Last year the Center sent 120 students abroad, helping to expand their global perspective and strengthen their culture competency in an increasingly international marketplace.
“We make sure the trips have a solid academic foundation,” says Antonio Jiménez-Jiménez, Associate Professor of Spanish and Director of the Center. “We review the learning goals and course content before the international experience.” A trip to Paris, for example, may focus on art with visits to world-class museums and participation in studio classes, while other trips involve a language immersion component.

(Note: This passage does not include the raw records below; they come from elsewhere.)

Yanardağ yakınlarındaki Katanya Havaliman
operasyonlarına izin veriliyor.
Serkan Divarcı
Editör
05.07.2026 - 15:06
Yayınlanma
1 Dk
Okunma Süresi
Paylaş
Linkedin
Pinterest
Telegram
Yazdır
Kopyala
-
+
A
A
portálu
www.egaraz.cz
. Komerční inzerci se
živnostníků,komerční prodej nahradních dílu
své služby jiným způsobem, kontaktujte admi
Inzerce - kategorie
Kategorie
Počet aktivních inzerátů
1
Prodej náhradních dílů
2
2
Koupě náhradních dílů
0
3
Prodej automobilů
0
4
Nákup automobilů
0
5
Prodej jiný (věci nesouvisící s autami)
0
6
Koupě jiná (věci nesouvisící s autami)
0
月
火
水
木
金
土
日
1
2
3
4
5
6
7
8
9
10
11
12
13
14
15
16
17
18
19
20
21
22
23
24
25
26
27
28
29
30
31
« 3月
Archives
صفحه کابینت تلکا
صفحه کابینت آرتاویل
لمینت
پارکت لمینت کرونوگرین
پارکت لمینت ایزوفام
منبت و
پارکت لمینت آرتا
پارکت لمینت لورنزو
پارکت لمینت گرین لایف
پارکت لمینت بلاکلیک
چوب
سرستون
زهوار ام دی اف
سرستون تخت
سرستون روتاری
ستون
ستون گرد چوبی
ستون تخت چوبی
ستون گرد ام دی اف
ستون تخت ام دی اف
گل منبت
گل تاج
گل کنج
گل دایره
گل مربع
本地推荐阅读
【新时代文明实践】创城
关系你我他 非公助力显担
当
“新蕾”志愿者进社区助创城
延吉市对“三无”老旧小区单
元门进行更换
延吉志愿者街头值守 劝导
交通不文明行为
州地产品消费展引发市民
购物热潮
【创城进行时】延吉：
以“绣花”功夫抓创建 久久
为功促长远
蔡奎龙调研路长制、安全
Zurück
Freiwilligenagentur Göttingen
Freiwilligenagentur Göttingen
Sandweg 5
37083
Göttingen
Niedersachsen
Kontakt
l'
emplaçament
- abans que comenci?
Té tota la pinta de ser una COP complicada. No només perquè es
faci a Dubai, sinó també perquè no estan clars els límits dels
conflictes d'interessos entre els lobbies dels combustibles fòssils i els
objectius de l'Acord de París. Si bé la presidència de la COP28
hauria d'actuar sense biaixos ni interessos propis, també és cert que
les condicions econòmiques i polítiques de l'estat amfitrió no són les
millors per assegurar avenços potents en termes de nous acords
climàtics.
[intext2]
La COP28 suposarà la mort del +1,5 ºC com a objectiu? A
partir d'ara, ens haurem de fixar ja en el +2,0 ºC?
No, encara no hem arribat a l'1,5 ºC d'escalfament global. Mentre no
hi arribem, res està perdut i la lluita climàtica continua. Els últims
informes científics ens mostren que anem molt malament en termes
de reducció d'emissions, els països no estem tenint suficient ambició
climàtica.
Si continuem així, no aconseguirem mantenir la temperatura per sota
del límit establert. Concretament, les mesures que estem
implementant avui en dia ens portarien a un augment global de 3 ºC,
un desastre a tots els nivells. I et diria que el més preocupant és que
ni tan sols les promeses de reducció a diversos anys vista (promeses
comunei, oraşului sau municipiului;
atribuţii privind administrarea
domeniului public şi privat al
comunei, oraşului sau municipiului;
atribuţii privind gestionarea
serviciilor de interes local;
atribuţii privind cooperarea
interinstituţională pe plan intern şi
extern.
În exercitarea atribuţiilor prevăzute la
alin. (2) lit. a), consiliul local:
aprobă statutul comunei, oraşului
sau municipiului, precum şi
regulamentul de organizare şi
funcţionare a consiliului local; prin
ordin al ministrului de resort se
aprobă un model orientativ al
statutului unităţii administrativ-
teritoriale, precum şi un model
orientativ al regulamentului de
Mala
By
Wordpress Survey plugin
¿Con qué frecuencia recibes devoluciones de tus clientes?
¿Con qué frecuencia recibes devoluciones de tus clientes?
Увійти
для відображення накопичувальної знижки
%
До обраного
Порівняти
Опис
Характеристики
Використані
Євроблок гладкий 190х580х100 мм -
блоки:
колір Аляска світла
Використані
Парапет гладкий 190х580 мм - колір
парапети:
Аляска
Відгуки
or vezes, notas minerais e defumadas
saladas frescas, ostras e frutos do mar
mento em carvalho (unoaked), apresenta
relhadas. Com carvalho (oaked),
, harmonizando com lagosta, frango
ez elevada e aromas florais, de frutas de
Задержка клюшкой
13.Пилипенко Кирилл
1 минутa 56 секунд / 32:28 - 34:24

Jiménez-Jiménez, who was born in Malaga, Spain, has led his own student trips to Spain and Mexico. Alejandro Robles, a senior majoring in Economics, had the opportunity to visit Spain and Morocco as part of his study abroad experience. “It was an opportunity to improve my Spanish language skills and learn more about the culture of my ancestors,” says Robles. In particular, he found Morocco to be interesting. “It was a completely different culture than any other Western or Western European city.”
The travel costs associated with the study abroad programs are offset in part by the Instructionally Related Activities fund. This allows the international experience to be accessible and affordable to all CI students, particularly those who would not normally consider travelling outside the U.S.
Growing Global Citizens
In addition, the Center serves as a link for international students at CI to expand their own cultural knowledge of the U.S. Currently there are 30 international students on campus, having traveled from as far as China, Brazil, Kenya, and Romania. From visiting local sites and museums to experiencing American traditions such as Thanksgiving dinner, these students have a number of opportunities to learn more about their host country.
Internationalizing the student experience at CI is at the heart of the Center’s mission. Looking ahead, Jiménez-Jiménez would like to see the number of international students on campus increase, as their presence also contributes to the overall diversity of the campus experience for students who are unable to travel internationally. He also hopes to expand the University’s exchange agreements with institutions abroad.
“I cannot think of a student graduating from any institution without having an understanding of how things work globally,” adds Jiménez-Jiménez. “Companies look for students with cross-cultural knowledge and communication skills. But even more important, when students go abroad they grow as global citizens. They are exposed to different perspectives and get to understand their own culture better.”